I’ve heard this book described as The Breakfast Club + murder, and I can get on board with that. You have your typical, cliché high school stereotypes: Bronwyn, the Ivy league-bound brainiac; Nate, the drug-pushing trouble-maker; Cooper, the beloved all-star baseball player; and Addy, the pretty blonde one. People who are irritated by these character formulas will be glad to see that some of these characters break free from these models. Unfortunately though, characters like Cooper do little to develop in their character. Cooper remained “MLB-bound star” throughout the book, and while there is a small twist to his story, it’s not enough to break the popular jock-type pattern.

Because Simon’s queued post about these characters is eventually posted and seen by their classmates, they each have to deal with the repercussions. Fortunately, they all ended up with good outcomes and came away from it as better, stronger individuals.

Unfortunately, while this is a positive thing character-wise for the book, I felt it was a bad call mystery-wise. This aspect of the story made it really easy for me to assume that none of these four characters committed the murder. I feel that the author made it too obvious, like they each had too much evidence going against them, so there was no way that one of them did it. Does that make sense?

Because of this, the 4 end up getting together to go over everything they all knew in an attempt to catch the real killer and to clear their names. I enjoyed the bond these characters had, I just hated that it meant none of them did it. I mean, it just invalidates the title of the book; it doesn’t even make sense anymore. They all were lying, but not about killing Simon. It’s misleading, but not in a good way. As in, I wanted to be misled by the contents of the book and be wrong about who the killer was, not by the title and the entire point of the story.

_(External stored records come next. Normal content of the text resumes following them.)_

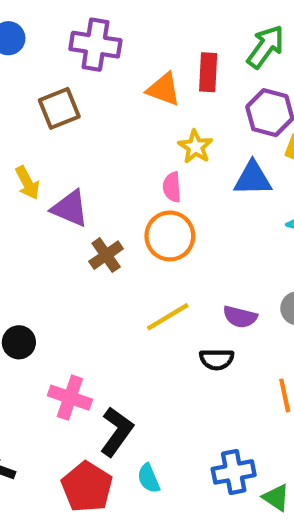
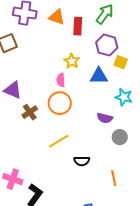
orange triangle: (163, 89) -> (57, 17), moved
purple semicircle: (240, 317) -> (105, 118), moved

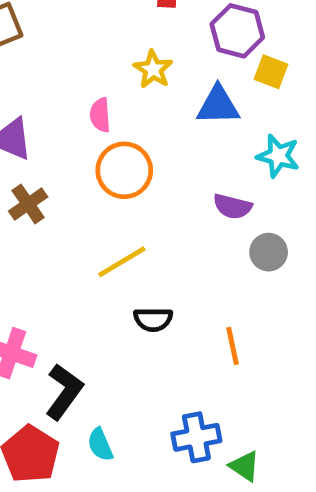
pink semicircle: (61, 80) -> (100, 115), moved
brown cross: (30, 112) -> (28, 204), moved
black semicircle: (82, 161) -> (153, 319), moved
orange line: (114, 178) -> (232, 346), moved

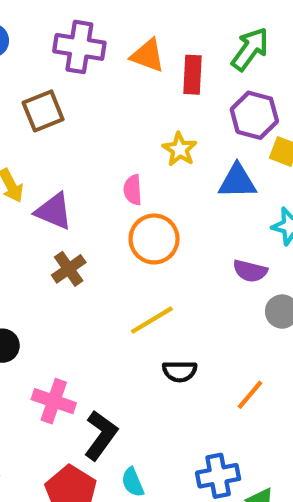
orange line: (232, 346) -> (250, 395), turned 52

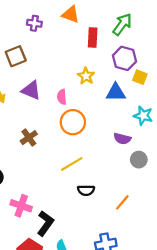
purple cross: (79, 47) -> (34, 23), size x0.6
orange triangle: (148, 55) -> (71, 14), moved
purple triangle: (54, 211) -> (31, 90), moved

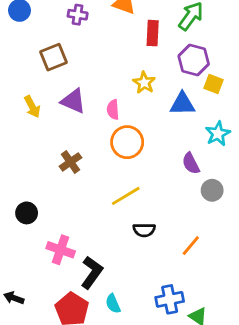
cyan star: (143, 116) -> (218, 134), turned 30
purple semicircle: (122, 139) -> (191, 163), turned 49

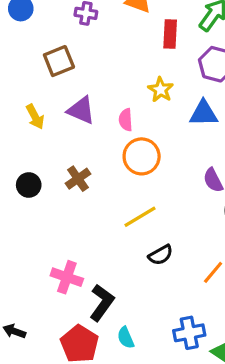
black circle: (27, 213) -> (29, 185), moved
black semicircle: (144, 230) -> (161, 255), turned -30

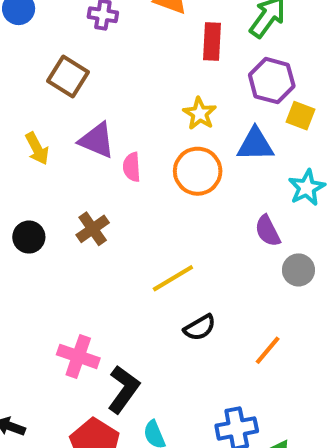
brown square: (59, 61) -> (68, 76), turned -36
pink semicircle: (126, 120) -> (132, 167), moved
orange circle: (142, 156) -> (198, 171), moved

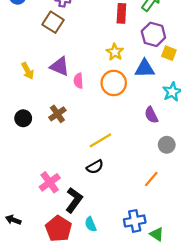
brown square: (68, 76) -> (53, 22), moved
gray circle: (298, 270) -> (167, 145), moved
black semicircle: (200, 328) -> (95, 167), moved
pink cross: (78, 356) -> (50, 182), turned 35

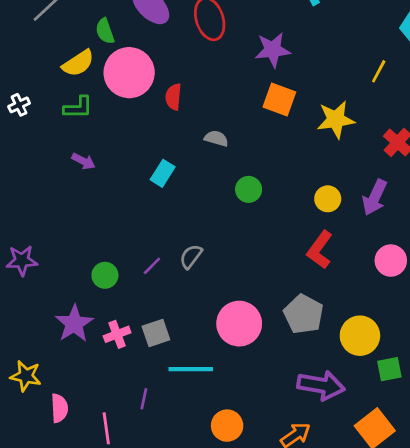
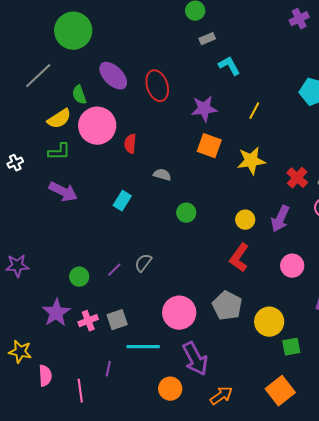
yellow line: (379, 71) -> (254, 111), moved
white cross: (19, 105) -> (15, 163), moved
purple arrow: (83, 161) -> (63, 192), size x1.6
purple arrow: (321, 385) -> (195, 359), moved, turned 52

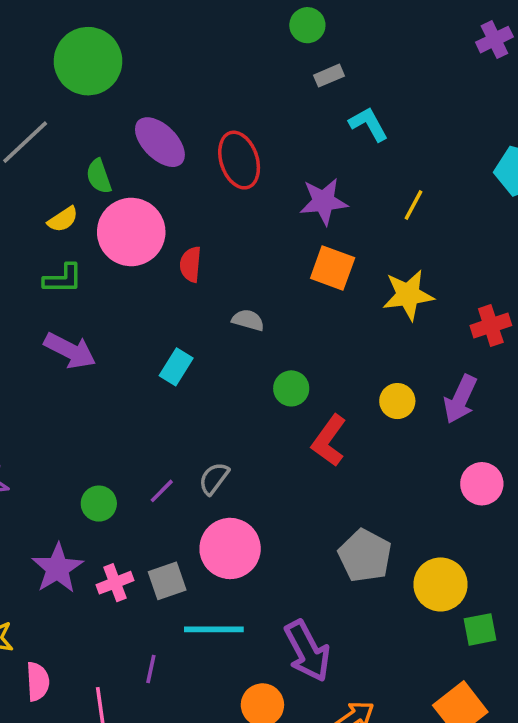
yellow semicircle: (59, 119) -> (63, 219), size x0.7
red cross: (297, 178) -> (491, 325), turned 30
red L-shape: (239, 258) -> (329, 441), moved
pink circle: (179, 313) -> (230, 548), moved

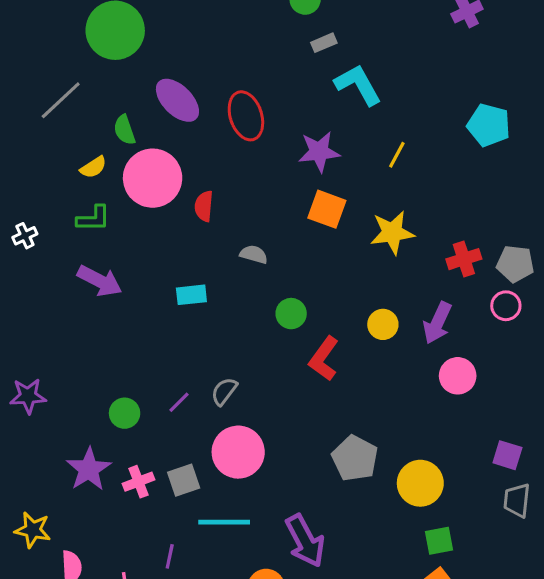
cyan L-shape: (369, 124) -> (358, 85), size x1.4
cyan rectangle: (176, 367) -> (191, 295), turned 52
pink circle: (482, 484) -> (458, 376), moved
green square: (480, 629) -> (439, 541), moved

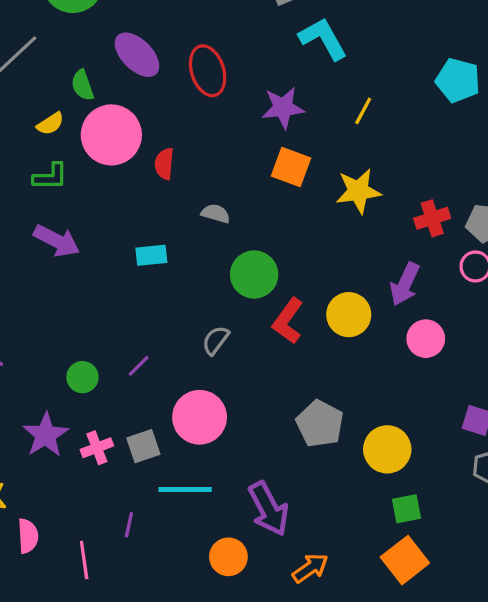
green circle: (291, 314) -> (254, 274), size x1.5
yellow circle: (383, 324) -> (349, 315), moved, size x1.4
gray semicircle: (224, 391) -> (216, 340), moved

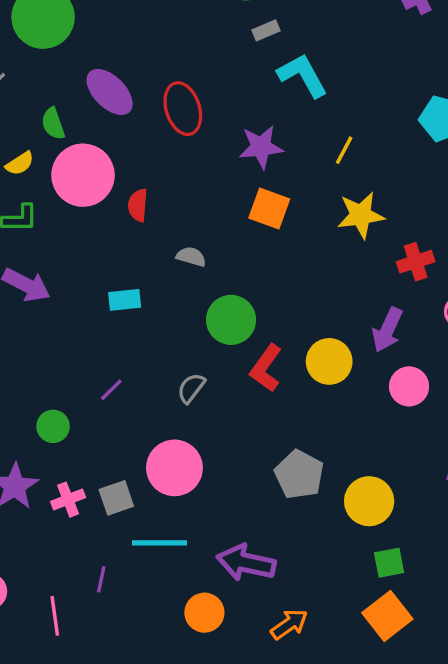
yellow star: (358, 191) -> (361, 215), moved
purple line: (139, 366) -> (111, 390), moved
purple arrow: (269, 509) -> (246, 563), turned 130

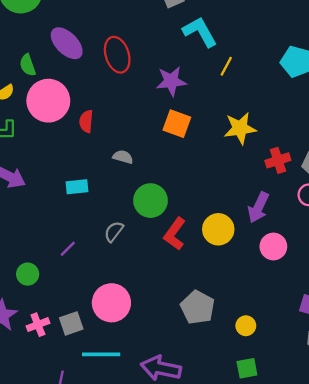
yellow line: (344, 150) -> (226, 66), moved
gray semicircle: (191, 388) -> (114, 232), moved
yellow circle: (369, 501) -> (246, 326), size x0.6
green square: (389, 563) -> (247, 368), moved

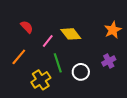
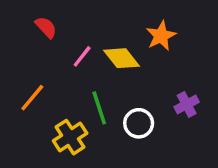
red semicircle: (27, 27) -> (46, 27), moved
orange star: (113, 30) -> (161, 36), moved
pink line: (48, 41) -> (82, 56), moved

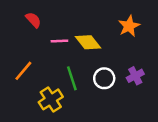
orange star: (161, 36) -> (129, 26), moved
pink line: (82, 56) -> (59, 41), turned 49
white circle: (139, 123) -> (104, 78), moved

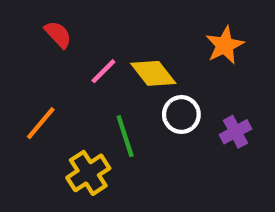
pink line: (59, 41) -> (103, 71), turned -42
white circle: (104, 78) -> (181, 114), moved

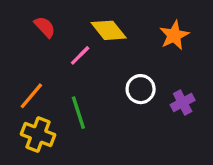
yellow diamond: (153, 73) -> (109, 30), moved
green line: (125, 136) -> (78, 113), moved
yellow cross: (88, 173) -> (38, 134), moved, turned -36

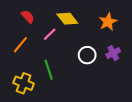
orange line: (31, 96) -> (20, 45), moved
purple cross: (183, 103) -> (113, 53), moved

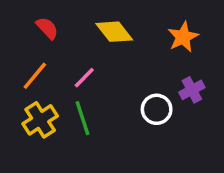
pink line: (50, 34) -> (84, 78), moved
white circle: (87, 55) -> (157, 109), moved
yellow cross: (24, 83) -> (40, 120), moved, turned 36

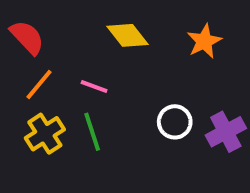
red semicircle: (47, 28) -> (27, 37), moved, size x1.4
pink line: (84, 78) -> (94, 87), turned 65
purple cross: (192, 90) -> (226, 132), moved, size x1.4

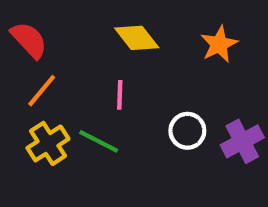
pink line: (94, 87) -> (120, 95), moved, turned 72
green line: (92, 132) -> (99, 141), turned -45

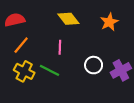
red semicircle: (29, 40) -> (15, 20), turned -60
yellow cross: (48, 143) -> (24, 71), turned -30

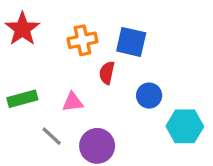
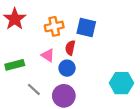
blue circle: (149, 96) -> (67, 68), moved
pink triangle: (73, 102) -> (48, 55), moved, turned 40

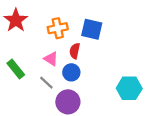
green rectangle: (15, 65) -> (16, 69), turned 66
gray line: (34, 89) -> (46, 83), moved

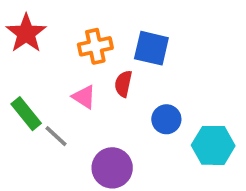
blue circle: (71, 72) -> (166, 119), moved
gray line: (46, 83) -> (56, 136), moved

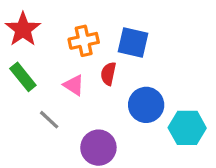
green rectangle: (26, 114) -> (23, 77), moved
blue circle: (166, 119) -> (146, 105), size x1.4

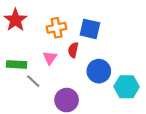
green rectangle: (23, 77) -> (17, 64), moved, turned -48
pink triangle: (74, 85) -> (50, 58), turned 32

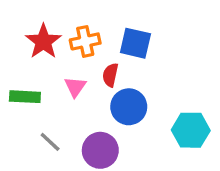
red star: (15, 20) -> (43, 41), moved
blue circle: (99, 71) -> (129, 107), moved
gray line: (33, 81) -> (50, 142), moved

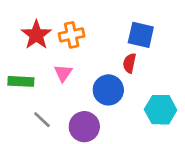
blue square: (135, 43) -> (141, 35), moved
red semicircle: (110, 75) -> (129, 63), moved

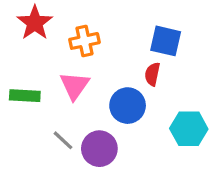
red star: (36, 35) -> (35, 23), moved
pink triangle: (63, 73) -> (75, 86), size x1.4
gray line: (42, 120) -> (63, 140), moved

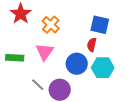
orange cross: (84, 41) -> (51, 25), turned -36
cyan hexagon: (189, 129) -> (103, 68), moved

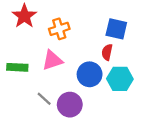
orange cross: (51, 25) -> (59, 29), turned 30
pink triangle: (45, 52) -> (52, 60), turned 36

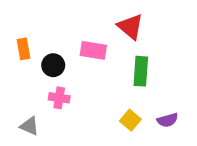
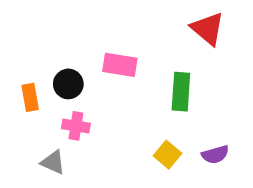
red triangle: (130, 27) -> (208, 29), moved
orange rectangle: (24, 49) -> (30, 97), moved
gray triangle: (29, 126) -> (53, 162), moved

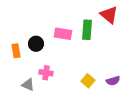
green rectangle: (181, 92) -> (87, 30), moved
pink cross: (76, 126) -> (46, 73), moved

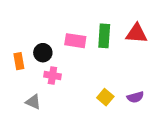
red triangle: (109, 15) -> (137, 33), moved, turned -36
pink cross: (46, 73) -> (52, 76), moved

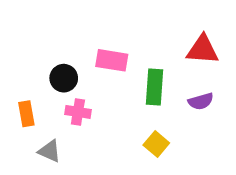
green rectangle: (104, 36) -> (154, 87), moved
orange rectangle: (19, 61) -> (26, 114), moved
purple semicircle: (135, 97) -> (201, 101), moved

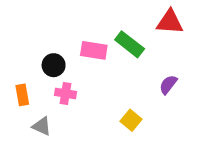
red triangle: (203, 50) -> (170, 22), moved
green rectangle: (154, 87) -> (130, 44), moved, turned -56
purple semicircle: (201, 101) -> (168, 85), turned 144

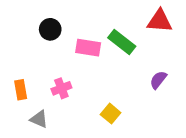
black circle: (54, 65) -> (50, 29), moved
pink cross: (65, 93) -> (61, 88), turned -30
yellow square: (131, 120) -> (111, 114), moved

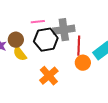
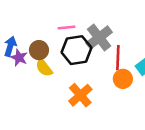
gray cross: (64, 30) -> (99, 38), turned -30

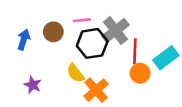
brown circle: (39, 50) -> (53, 32), moved
purple star: (19, 58) -> (33, 85), moved
yellow semicircle: (44, 68) -> (75, 73), moved

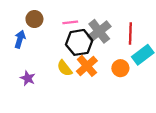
brown circle: (53, 32) -> (34, 19), moved
red line: (135, 51) -> (130, 34), moved
orange cross: (96, 90) -> (87, 66), moved

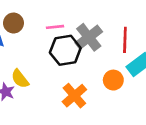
orange cross: (87, 66) -> (74, 96), moved
yellow semicircle: (65, 68) -> (20, 79), moved

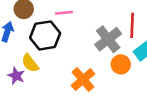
gray cross: (89, 37) -> (108, 39), moved
black hexagon: (65, 50) -> (45, 35), moved

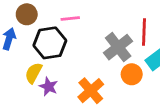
yellow semicircle: (30, 63) -> (34, 73), turned 66
purple star: (16, 76) -> (48, 87), moved

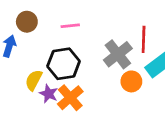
black hexagon: (50, 43) -> (64, 64), moved
orange cross: (91, 91) -> (70, 98), moved

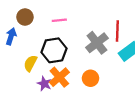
orange circle: (131, 81) -> (91, 78), moved
purple star: (49, 94) -> (44, 84), moved

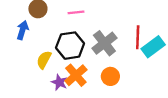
red line: (117, 31) -> (138, 37), moved
gray cross: (97, 43) -> (104, 43), moved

I ended up guessing the ending, which is good because I love being right, but also bad because I love to be shocked as well. I wanted to be surprised by this book, and I just wasn’t. This was an easy read and I ate it up because I was excited to know the ending, but I wasn’t happy with it.

Additionally, I didn’t like the way that the author revealed the killer; if I hadn’t guessed who had done it, I still wouldn’t have been shocked because the moment wasn’t even gasp-worthy. I mean, there was no “wow” factor to the big ending, so I was disappointed in all regards.

Choosing to read this book was easy because I was in the mood for a good mystery, but I just wasn’t pleased. I expected more and was let down.